Foto: Marcello Casal Jr/Agência Brasil

Notas&Informações, O Estado de S.Paulo

Com o maior juro real entre 40 economias emergentes e ricas, o Brasil continuará sujeito ao arrocho monetário até haver um claro recuo da inflação, avisou o Copom, o Comitê de Política Monetária do Banco Central (BC). O juro real, diferença entre a taxa básica e a inflação prevista, está em cerca de 8%. Crédito caro será um dos entraves enfrentados pelo presidente eleito, no início de mandato, na tentativa de impulsionar o crescimento econômico e a expansão do emprego. Depois de 12 altas consecutivas, o BC interrompeu os aumentos e manteve em 13,75% a taxa básica de juros, a Selic, na reunião concluída ao anoitecer de quarta-feira. Dois dos nove membros do comitê defenderam mais um ajuste de 0,25 ponto porcentual. Embora vencidos na deliberação final, também sua atuação pode valer como advertência: ninguém deve esperar para breve um afrouxamento.

O Copom prometeu, ao anunciar a decisão sobre os juros, manter sua política até atingir dois objetivos, o recuo da inflação para perto da meta e a ancoragem das expectativas do mercado. O compromisso foi acompanhado de uma advertência: o comitê “não hesitará em retomar o ciclo de ajuste, caso o processo de desinflação não transcorra como esperado”.

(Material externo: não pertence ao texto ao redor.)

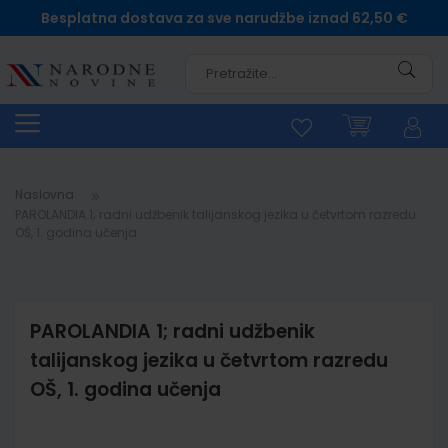
Besplatna dostava za sve narudžbe iznad 62,50 €
Pretra
Naslovna
PAROLANDIA 1; radni udžbenik talijanskog jezika u četvrtom razredu
OŠ, 1. godina učenja
PAROLANDIA 1; radni udžbenik
talijanskog jezika u četvrtom razredu
OŠ, 1. godina učenja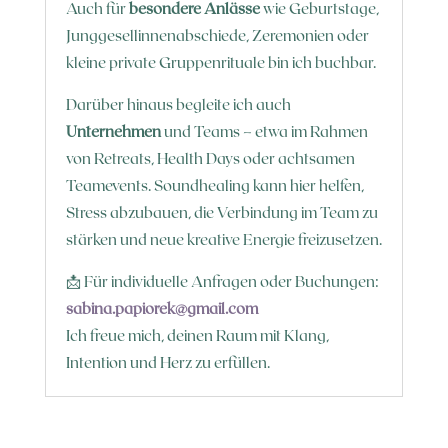
Auch für
besondere Anlässe
wie Geburtstage,
Junggesellinnenabschiede, Zeremonien oder
kleine private Gruppenrituale bin ich buchbar.
Darüber hinaus begleite ich auch
Unternehmen
und Teams – etwa im Rahmen
von Retreats, Health Days oder achtsamen
Teamevents. Soundhealing kann hier helfen,
Stress abzubauen, die Verbindung im Team zu
stärken und neue kreative Energie freizusetzen.
📩 Für individuelle Anfragen oder Buchungen:
sabina.papiorek@gmail.com
Ich freue mich, deinen Raum mit Klang,
Intention und Herz zu erfüllen.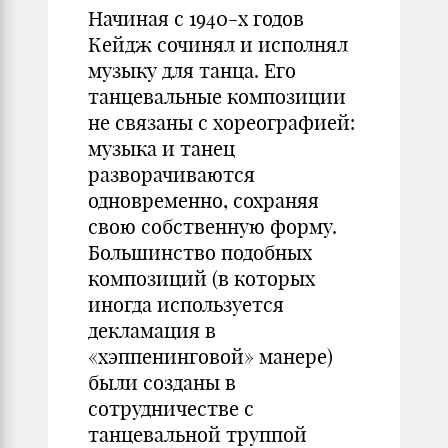
Начиная с 1940-х годов
Кейдж сочинял и исполнял
музыку для танца. Его
танцевальные композиции
не связаны с хореографией:
музыка и танец
разворачиваются
одновременно, сохраняя
свою собственную форму.
Большинство подобных
композиций (в которых
иногда используется
декламация в
«хэппенинговой» манере)
были созданы в
сотрудничестве с
танцевальной труппой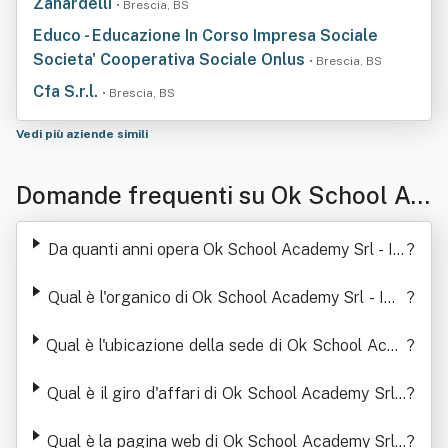
Zanardelli
• Brescia, BS
Educo - Educazione In Corso Impresa Sociale
Societa' Cooperativa Sociale Onlus
• Brescia, BS
Cfa S.r.l.
• Brescia, BS
Vedi più aziende simili
Domande frequenti su Ok School Ac
ademy Srl - Impresa Sociale
Da quanti anni opera Ok School Academy Srl - Im
?
presa Sociale
Qual è l'organico di Ok School Academy Srl - Imp
?
resa Sociale
Qual è l'ubicazione della sede di Ok School Acad
?
emy Srl - Impresa Sociale
Qual è il giro d'affari di Ok School Academy Srl -
?
Impresa Sociale
Qual è la pagina web di Ok School Academy Srl -
?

Entre os sinais de perigo foi incluída, como em comunicados anteriores, a incerteza sobre o futuro do “arcabouço fiscal”, isto é, das contas públicas. Também foi mencionada a insegurança quanto a novos estímulos fiscais – como despesas e cortes de impostos – destinados a estimular o mercado. As medidas eleitoreiras com impacto nas contas do próximo ano já estão, obviamente, incluídas no cenário do BC. Falta conferir como o presidente eleito cuidará das finanças do governo, especialmente diante das perspectivas de uma forte desaceleração econômica no próximo ano.

A advertência está feita: juros altos serão mantidos enquanto a inflação for resistente, um novo aumento continua possível e a equipe do próximo governo, se tiver juízo, levará a sério a mensagem do Copom.

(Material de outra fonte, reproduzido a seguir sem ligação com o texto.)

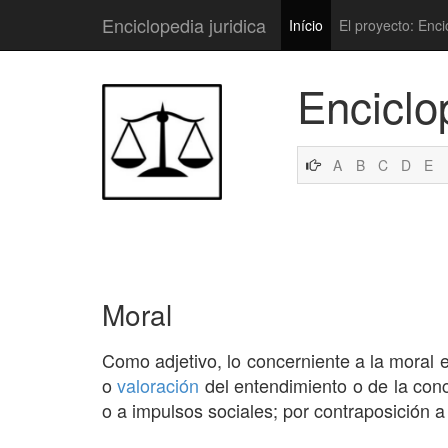
Enciclopedia juridica
Início
El proyecto: Enci
Enciclo
A
B
C
D
E
Moral
Como adjetivo, lo concerniente a la moral en
o
valoración
del entendimiento o de la con
o a impulsos sociales; por contraposición a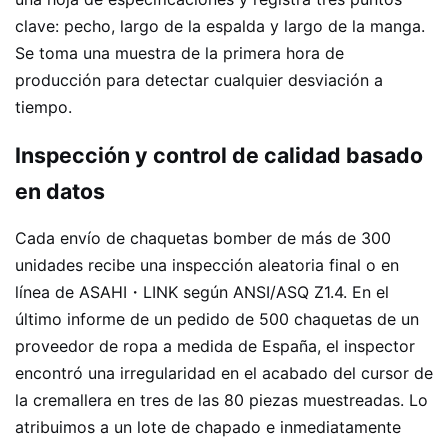
clave: pecho, largo de la espalda y largo de la manga.
Se toma una muestra de la primera hora de
producción para detectar cualquier desviación a
tiempo.
Inspección y control de calidad basado
en datos
Cada envío de chaquetas bomber de más de 300
unidades recibe una inspección aleatoria final o en
línea de ASAHI・LINK según ANSI/ASQ Z1.4. En el
último informe de un pedido de 500 chaquetas de un
proveedor de ropa a medida de España, el inspector
encontró una irregularidad en el acabado del cursor de
la cremallera en tres de las 80 piezas muestreadas. Lo
atribuimos a un lote de chapado e inmediatamente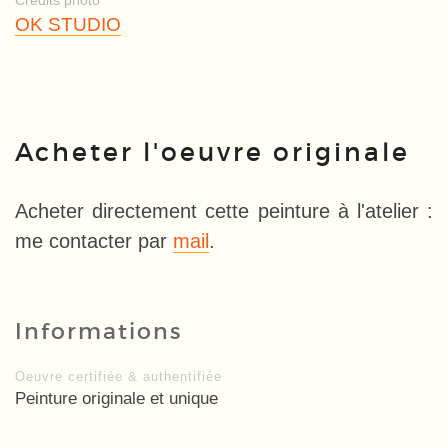
Crédits photo
OK STUDIO
Acheter l'oeuvre originale
Acheter directement cette peinture à l'atelier :
me contacter par
mail
.
Informations
Oeuvre certifiée & authentifiée
Peinture originale et unique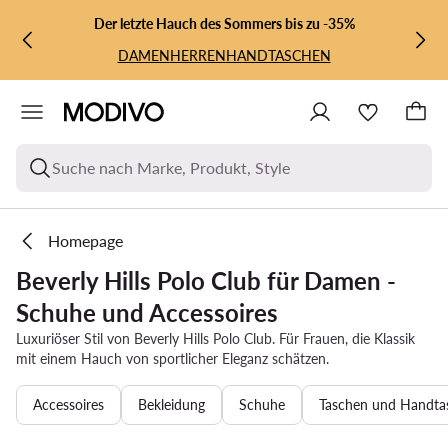
ZUM HAUPTINHALT SPRINGEN
ZUR SUCHE
Der letzte Hauch des Sommers bis zu -35%
DAMEN
HERREN
HANDTASCHEN
Suche nach Marke, Produkt, Style
Homepage
Beverly Hills Polo Club für Damen -
Schuhe und Accessoires
Luxuriöser Stil von Beverly Hills Polo Club. Für Frauen, die Klassik
mit einem Hauch von sportlicher Eleganz schätzen.
Accessoires
Bekleidung
Schuhe
Taschen und Handta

Também o quadro externo deverá dificultar um afrouxamento monetário no Brasil. No mundo rico, a inflação atingiu os níveis mais altos em décadas. O desarranjo dos preços tem contagiado a maior parte do mundo, incluído o Brasil. Além disso, os bancos centrais das maiores economias iniciaram a elevação de juros para frear a alta de preços. Isso afeta as condições globais de financiamento, altera os fluxos de capitais e mexe no câmbio, favorecendo, por exemplo, a valorização do dólar.

Na quarta-feira, antes de terminar a reunião do Copom, o Federal Reserve (Fed, o banco central americano) anunciou a elevação dos juros básicos para a faixa de 3% a 3,25%, com alta de 0,75 ponto porcentual. No dia seguinte o Banco da Inglaterra adicionou 0,5 ponto aos juros, aumentando-os para 2,25%. No dia 8 o Banco Central Europeu (BCE), depois de vários anos de política expansionista, havia alterado sua taxa principal de zero para 0,75%.

Diante desse quadro, os membros do Copom terão de ser especialmente cuidadosos no manejo da taxa básica de juros, principalmente se quiserem diminuir o arrocho. Poderão aumentar a taxa mais uma vez, se os preços continuarem muito desarranjados, mas até isso será complicado, se a atividade continuar insegura.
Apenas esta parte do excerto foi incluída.